BEBER WAYANG: MISTERI DAN IMAJINASI
Lalu tibalah pada bagian yang paling menarik yaitu beber wayang. Setelah kayonan ditancapkan, dalang tidak langsung memainkan tokoh utama. Ia justru menampilkan wayang dengan menempelkan bagian belakang wayang, ditempel ke kelir tanpa menampilkan wajahnya secara jelas. Hanya bayangan samar dan tubuhnya yang terlihat.
Inilah jurus ‘teater misteri’ ala dalang Bebadungan. Bayangan menjadi bahasa utama. Penonton dibuat penasaran, dibiarkan bertanya-tanya “Wayang nyen ento ?,, arjuna? Sutasoma ?“
Menurut Agung Aji Dalang, seniman pedalangan style Bebadungan dari Kuta, teknik ini adalah hasil dari kepekaan dalang terhadap rasa dan psikologi penonton. Dalam beber wayang, dalang menabur teka-teki, menyusun ketegangan, dan menciptakan kedalaman dramaturgi melalui hal yang sederhana namun penuh makna.
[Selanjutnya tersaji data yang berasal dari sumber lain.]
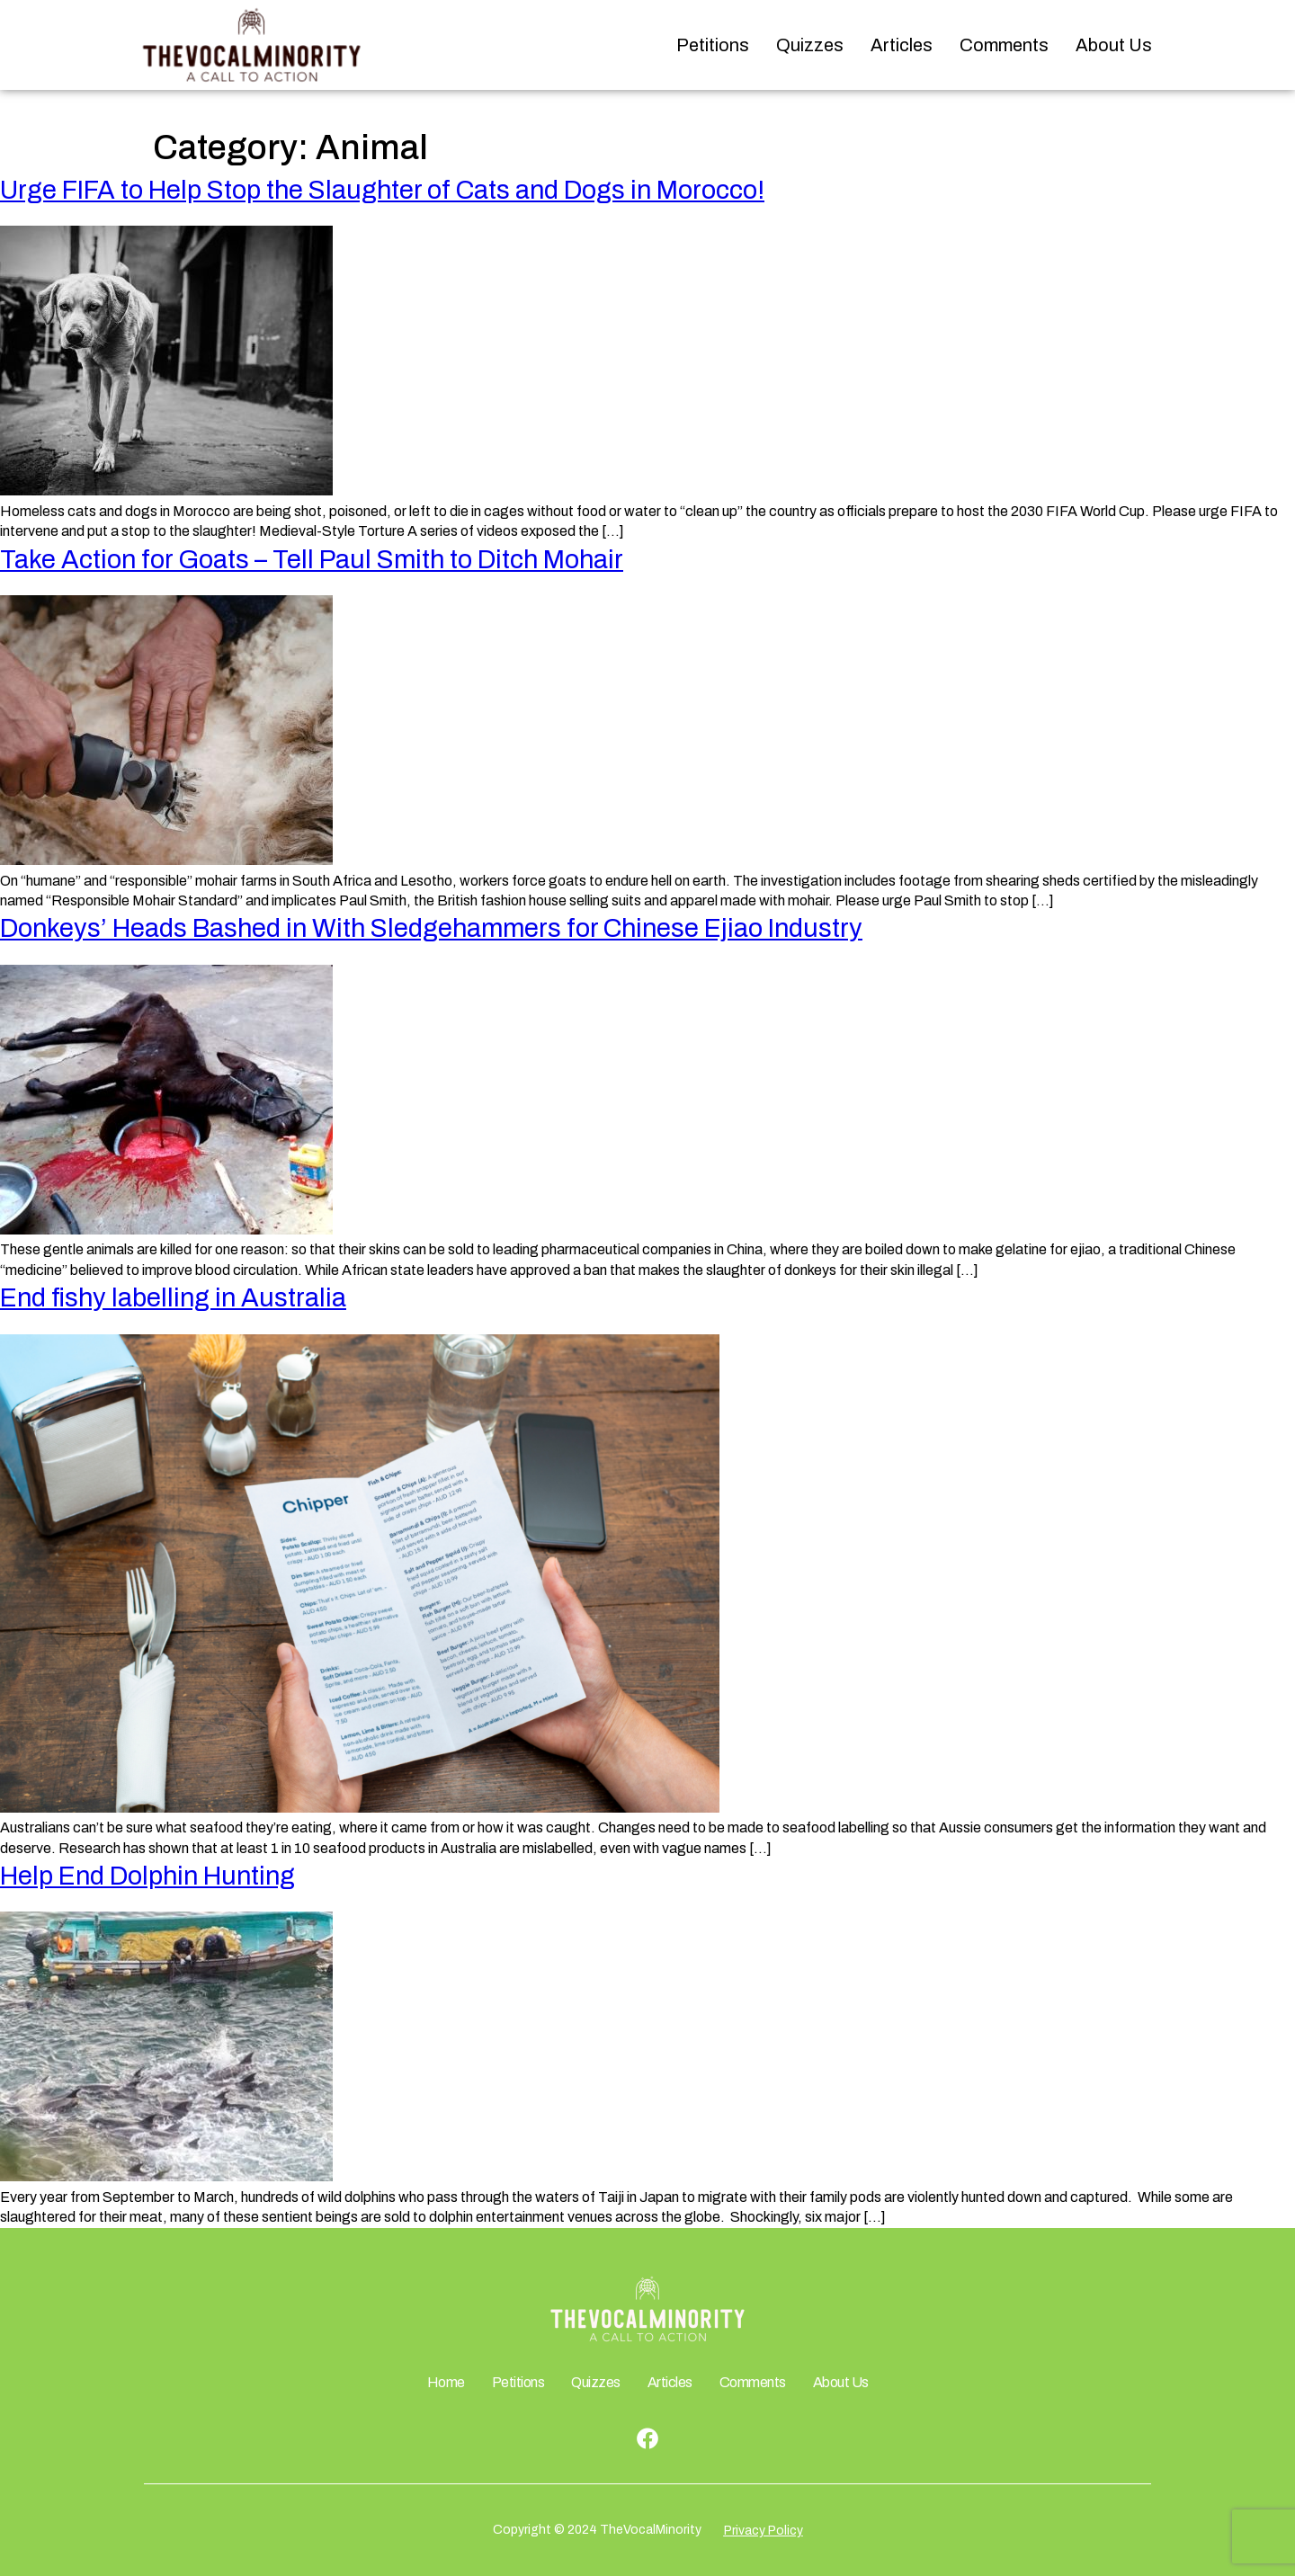  Describe the element at coordinates (431, 928) in the screenshot. I see `Donkeys’ Heads Bashed in With Sledgehammers for Chinese Ejiao Industry` at that location.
Beber wayang juga adalah cara dalang memperkenalkan tokoh secara simbolik, sebagai entitas yang akan berperan besar dalam cerita. Sebelum mereka tampil sebagai “aktor”, mereka dihadirkan dalam bentuk “ide”, siluet, dan potensi”. Ini menambah lapisan visual dan filosofis dari pementasan, menjadikannya bukan sekadar hiburan, tapi pengalaman teater total (total theatre).
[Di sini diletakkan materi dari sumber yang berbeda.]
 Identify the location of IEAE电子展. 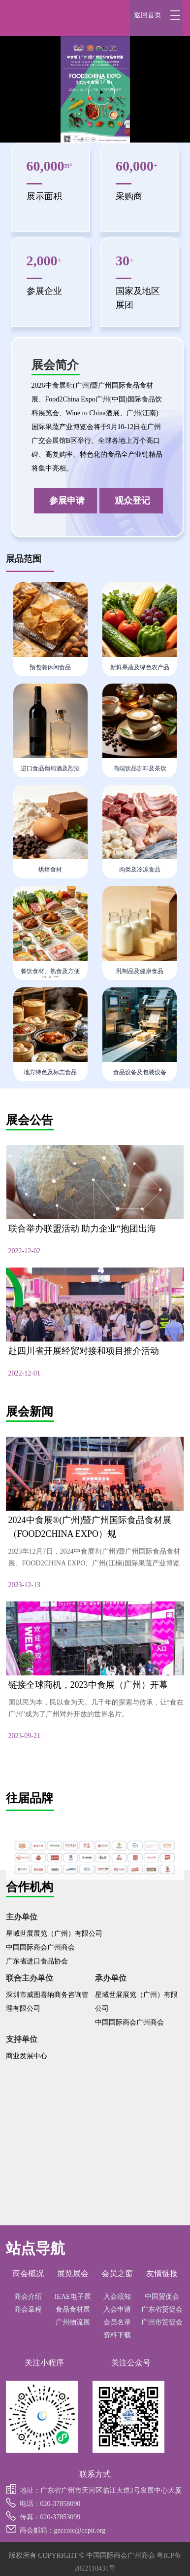
(73, 2296). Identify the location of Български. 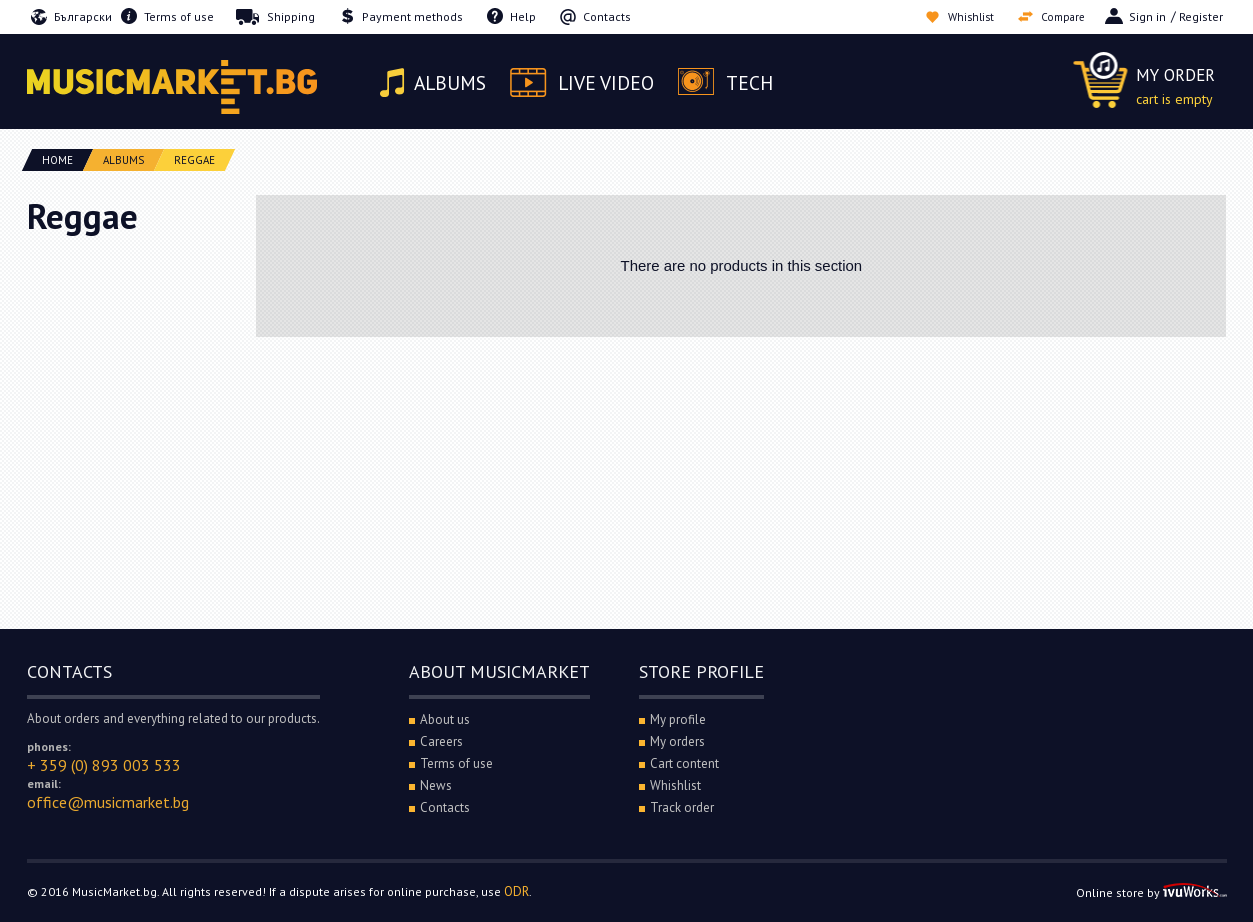
(83, 16).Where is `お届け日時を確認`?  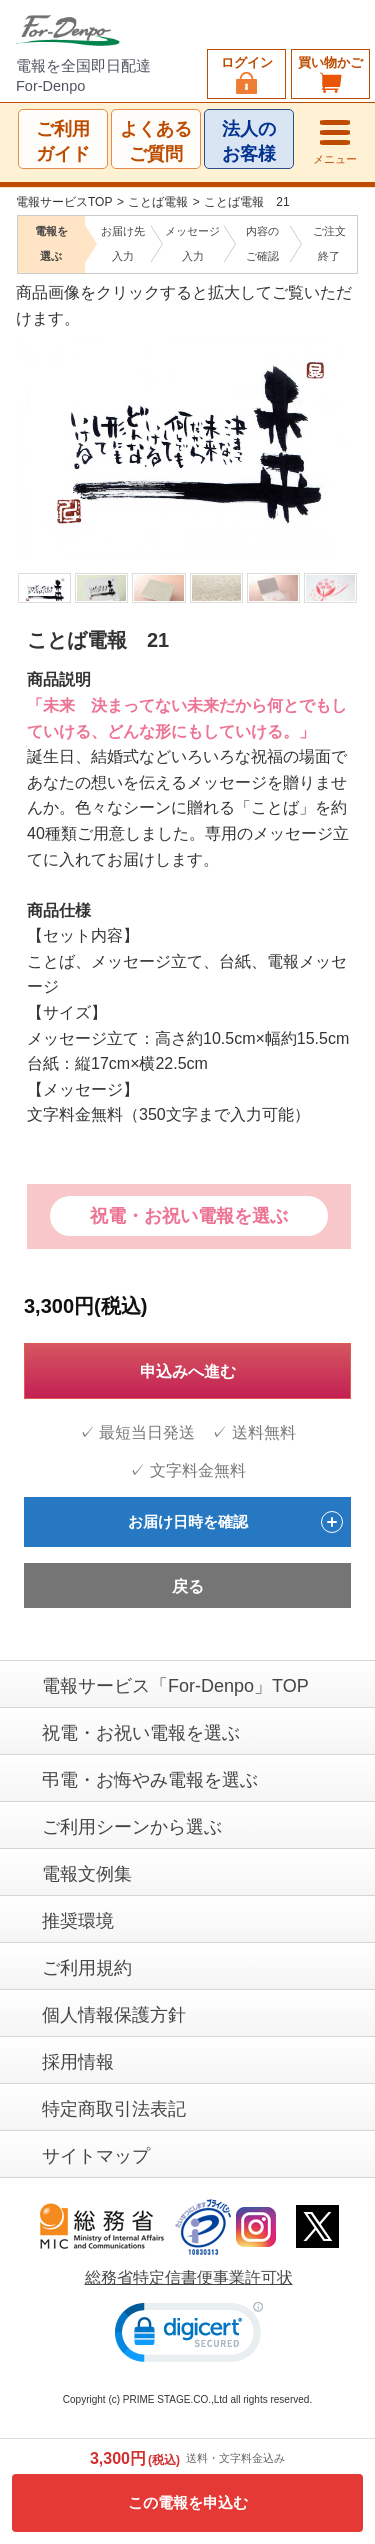
お届け日時を確認 is located at coordinates (236, 1522).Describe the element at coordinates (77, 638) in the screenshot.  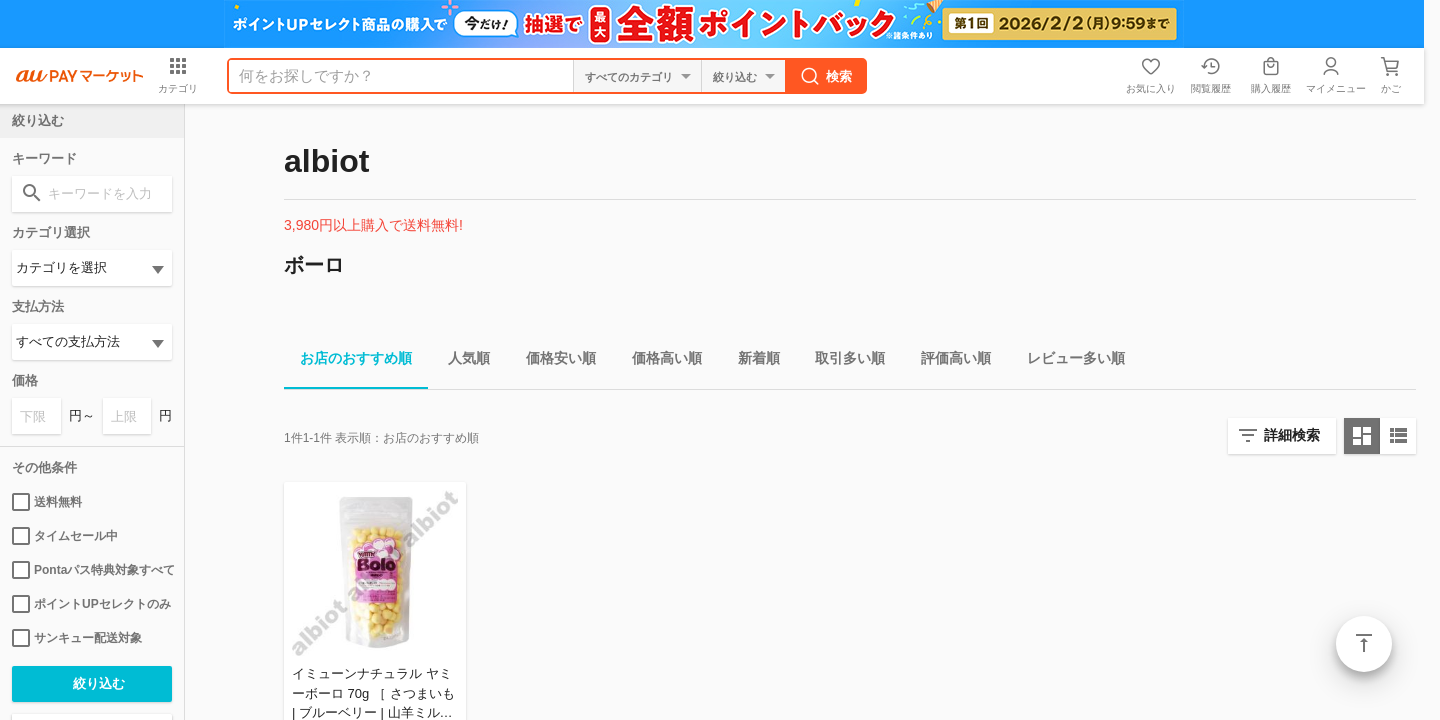
I see `サンキュー配送対象` at that location.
Setelah tokoh utama diperkenalkan, barulah keropak dikosongkan, dan satu per satu wayang mulai dicabut untuk memasuki bagian pengembangan lakon.
Apa yang kita pelajari dari bagian-bagian awal ini?
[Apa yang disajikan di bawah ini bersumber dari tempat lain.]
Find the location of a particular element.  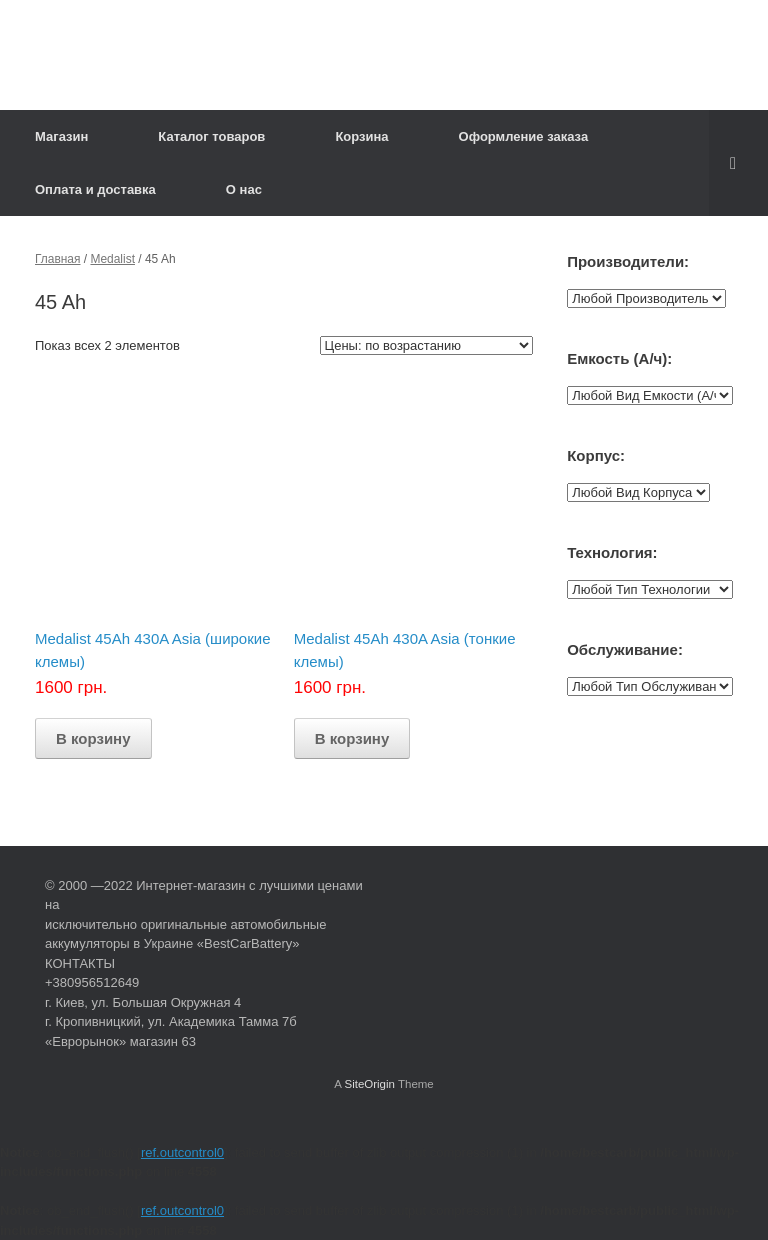

Оформление заказа is located at coordinates (524, 136).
Bahwa dalang Bebadungan adalah pwnata misteri, penyair visual, dan manipulator emosi. Mereka menguasai irama, ritus, dan rasa. Bahkan sebelum cerita dimulai, mereka sudah menciptakan narasi dalam bentuk doa, simbol, gerak, dan bayangan.
Dari hentakan cepala, tari wayang kayonan, hingga beber wayang, semua adalah bagian dari sistem pertunjukan yang disusun dengan sadar dan penuh kreativitas. Dan ini sudah ada sejak dulu, jauh sebelum istilah “dramaturgi”, “teater modern”, atau “visual storytelling” populer di dunia seni pertunjukan Barat.
Wayang Kulit Style Bebadungan menunjukkan bahwa kreativitas lokal adalah bentuk kecerdasan budaya. Dalang-dalang dari Kabupaten Badung adalah seniman yang tahu betul bagaimana menghidupkan cerita, bukan hanya dengan suara dan tangan tapi juga dengan keheningan, bayangan, dan rasa penasaran.
Kini, tugas kita bukan hanya menonton. Tapi menggemakan kembali style ini dengan semangat zaman, tanpa kehilangan rohnya.
Sebab seperti kayonan yang ditancapkan di tengah, keseimbangan antara tradisi dan inovasi adalah inti dari pertunjukan wayang yang akan terus hidup. [T]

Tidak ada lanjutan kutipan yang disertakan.